北中米W杯 ブラジル×日本 試合に敗れた日本は肩を落とす

日本代表が目指すべきサッカーとは何なのか【写真:Getty Images】


「スペインのフットボールって何なのか。それはどう育てているのか、みたいなところを今から始めて、2050年に優勝と言っているなら、それまでに日本のフットボールをちゃんと書き換えないと、今こそ議論をしないと、僕は間に合わないと思っているんですよ」

 現在のJリーグでも、高強度のプレスや対人能力が重視される傾向がある。

 その流れ自体を否定するつもりはない。それでも岩政氏は、日本が向かっている方向と、スペインが歩んできた道は、本当に同じなのかと問いかける。

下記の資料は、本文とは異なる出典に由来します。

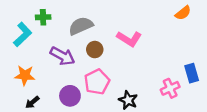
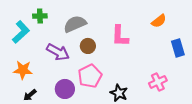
orange semicircle: (183, 13) -> (159, 21), moved
pink L-shape: (129, 39) -> (120, 36), turned 60
blue rectangle: (192, 73) -> (178, 48), moved

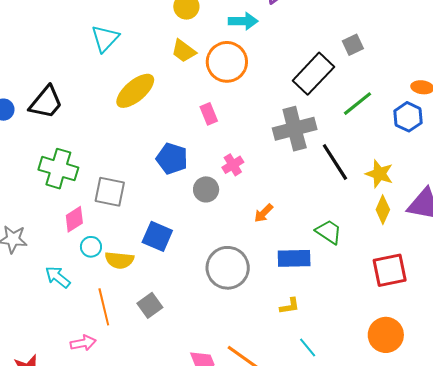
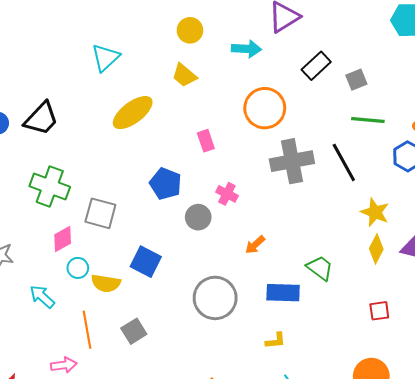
orange circle: (227, 62) -> (265, 108), moved
black rectangle: (313, 74) -> (316, 66), moved, size x0.7
green line: (357, 104) -> (368, 120), moved, turned 40
black line: (335, 162) -> (344, 162), moved
pink cross: (233, 165) -> (227, 194), turned -35
red square: (390, 270) -> (379, 311), size x0.6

「スペインの場合はそういう選手を輩出するだけでは、個ではブラジルとかに勝てないという発想からグループトレーニングが始まって、組織としてどう戦うのかを国をあげて作り始めてきた。

 どこまで国をあげたか僕はそこの場にいないから、言えないんだけど、そこの土壌がスペイン全体で行われてから、ようやく2010年(のW杯優勝)があって、今回の26年があるという形なので」

 その意味で、今の日本代表は岐路に立たされているのではないかとも感じているようだ。

「このまま突き進んで、当然、(ベスト)8ぐらいまではいく可能性は全然組み合わせ(次第)であると思うんですよ。その先に行くためにアルゼンチンはアルゼンチンのフットボールがあって、スペインにはスペインのフットボールがあったよねって、みんな言っているんだけど、『それってじゃあ、日本は何?』みたいなところまでは議論していない。

 ざっくりスペインを目指しましょうとか、最初の頃はブラジルを目指しましょうとか言って、学びましょうとやっていたものが、今はドイツとかフランスとか、あの辺が入ってきて。『で、日本は?』って、みたいなところをスペインを見ていて感じた」

 では、日本サッカーは何を目指すべきなのか。

 岩政氏は「個も組織も必要」という言葉だけでは足りないと話す。